### What the exercise asks:
Using the listing below, extract each line that has the word "Dados" in it.
-- Supplied records follows --
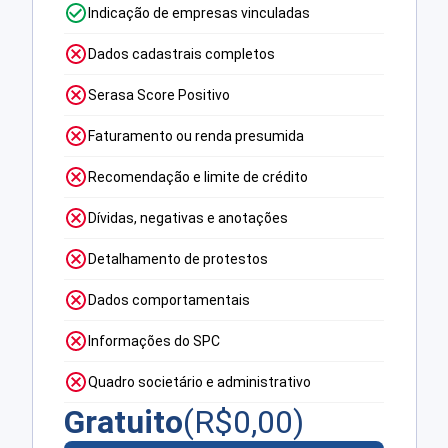
Indicação de empresas vinculadas
Dados cadastrais completos
Serasa Score Positivo
Faturamento ou renda presumida
Recomendação e limite de crédito
Dívidas, negativas e anotações
Detalhamento de protestos
Dados comportamentais
Informações do SPC
Quadro societário e administrativo
Gratuito
(R$
0,00
)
-- Supplied records concluded --
### Result:
Dados cadastrais completos
Dados comportamentais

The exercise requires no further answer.